Start of Data excerpts

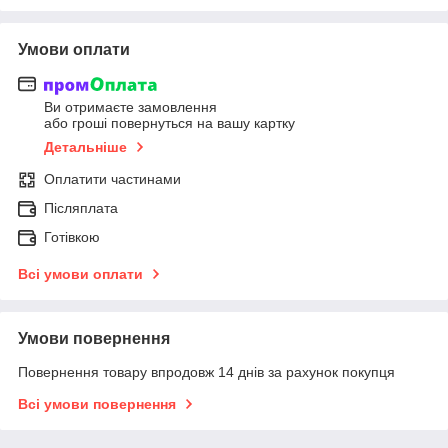
Умови оплати
Ви отримаєте замовлення
або гроші повернуться на вашу картку
Детальніше
Оплатити частинами
Післяплата
Готівкою
Всі умови оплати
Умови повернення
Повернення товару впродовж 14 днів за рахунок покупця
Всі умови повернення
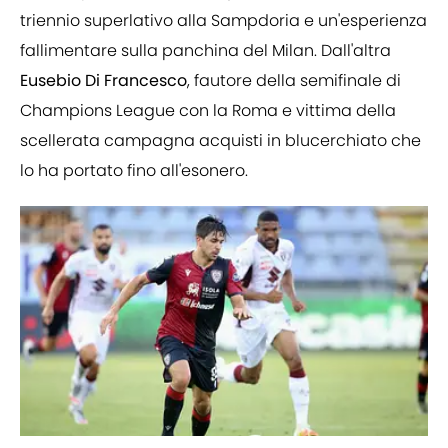
triennio superlativo alla Sampdoria e un'esperienza
fallimentare sulla panchina del Milan. Dall'altra
Eusebio Di Francesco
, fautore della semifinale di
Champions League con la Roma e vittima della
scellerata campagna acquisti in blucerchiato che
lo ha portato fino all'esonero.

End of Data excerpts

• **Instructions to follow**: Reproduce, word for word, the lines from the one containing "Оплатити частинами" through the final line above. Leave every picture out.

• **Solution to this task**:
Оплатити частинами
Післяплата
Готівкою
Всі умови оплати
Умови повернення
Повернення товару впродовж 14 днів за рахунок покупця
Всі умови повернення
triennio superlativo alla Sampdoria e un'esperienza
fallimentare sulla panchina del Milan. Dall'altra
Eusebio Di Francesco
, fautore della semifinale di
Champions League con la Roma e vittima della
scellerata campagna acquisti in blucerchiato che
lo ha portato fino all'esonero.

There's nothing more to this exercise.